I’m slogging through a book by a British mystery writer right now; trying to finish it before the end of the world, but not sure if that goal is attainable. Some books you whip right through, unable to stop long enough to sleep or take bathroom breaks. Others, you read at regular intervals, perhaps an hour before bed or during the laundry cycle. Still others, you slog through, one sentence at a time, telling yourself you’re almost to the end. It won’t be long now. The protagonist is finally doing something other than thinking about how she feels about radishes and making circles in the frosted windowpane with her finger. But it never seems to end. Reading each page is like finishing a chore you’ve been avoiding.
Interestingly enough, some of the books I’ve hated the most, found to be a complete bore, often come to mind years later. They stick with you whether you want them to or not and make you ponder over the strangest things.
It’s not that this specific author is a poor writer. She’s a very good writer, renowned for her mysteries. At least in Britain. I’m not sure Americans feel the same way about her though. After all, I did pick up her book from the bargain table at Barnes & Noble.
I think the problem I have with this author is that the characters are British, which isn’t to say I’m prejudice against brits, but that they are so different in many ways and hard to relate to.
For one thing, they are very class oriented. Talk about putting people in their place! These characters are constantly pointing out the differences between class groups, and whether they are better than them or not. They obviously haven’t gotten over the whole domestic servant/master thing over there. I guess turning socialistic didn’t diminish the lines at all. In fact, they seem to cling to their station in life as though that is the only identity they have left.

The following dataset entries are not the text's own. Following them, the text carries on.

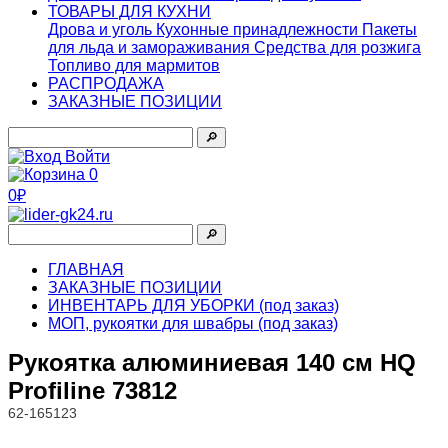
ТОВАРЫ ДЛЯ КУХНИ
Дрова и уголь
Кухонные принадлежности
Пакеты
для льда и замораживания
Средства для розжига
Топливо для мармитов
РАСПРОДАЖА
ЗАКАЗНЫЕ ПОЗИЦИИ
🔎︎
Войти
0
0₽
🔎︎
ГЛАВНАЯ
ЗАКАЗНЫЕ ПОЗИЦИИ
ИНВЕНТАРЬ ДЛЯ УБОРКИ (под заказ)
МОП, рукоятки для швабры (под заказ)
Рукоятка алюминиевая 140 см HQ
Profiline 73812
62-165123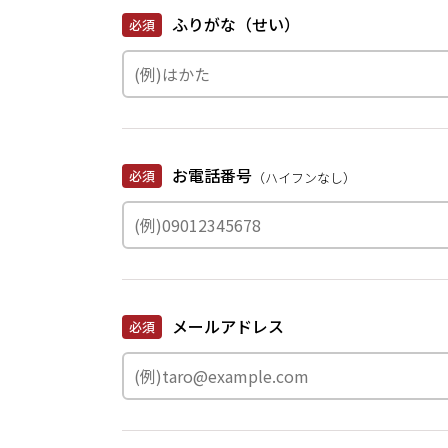
ふりがな（せい）
必須
お電話番号
必須
（ハイフンなし）
メールアドレス
必須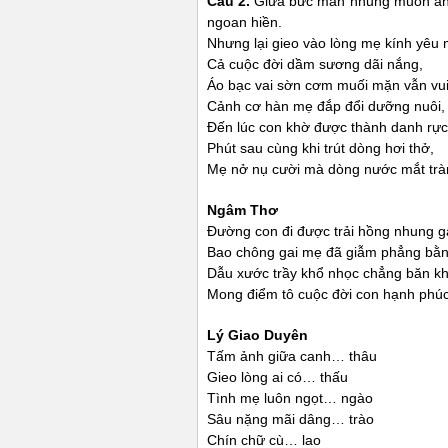
Câu 2.
Giữa bức màn nhung muôn ánh 
ngoan hiền.
Nhưng lại gieo vào lòng mẹ kính yêu
Cả cuộc đời dầm sương dãi nắng,
Áo bạc vai sờn cơm muối mặn vẫn vui
Cảnh cơ hàn mẹ đắp đổi dưỡng nuôi,
Đến lúc con khờ được thành danh rực
Phút sau cùng khi trút dòng hơi thở,
Mẹ nở nụ cười mà dòng nước mắt trà
Ngâm Thơ
Đường con đi được trải hồng nhung 
Bao chông gai mẹ đã giẫm phẳng bằ
Dẫu xước trầy khổ nhọc chẳng băn k
Mong điểm tô cuộc đời con hạnh phúc
Lý Giao Duyên
Tấm ảnh giữa canh… thâu
Gieo lòng ai có… thấu
Tình mẹ luôn ngọt… ngào
Sâu nặng mãi dâng… trào
Chín chữ cù… lao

Secondly, they say things like, “take the lift up to my loft,” instead of “take the elevator to my apartment.” Babies wear nappies and take rides in perambulators. The hood of a car is called a bonnet and the trunk is a boot. (are they obsessed with clothes, or what?) Why is it called the “king’s English” and which king are they referring too? Did (said) king of England make up these stupid words as he sat around on his throne with nothing to do but twiddle his thumbs?
But mostly, it’s just a really slow moving story. The little bit of humor that’s there is so dry as to be almost indiscernible. And when the murder weapon is a block of concrete dropped from a bridge, it’s not only an impersonal way to commit murder but is also taking blunt-force trauma way too literally. What happened to murderers with a backbone, who face their victims eye to eye instead of paying someone else to do their dirty work?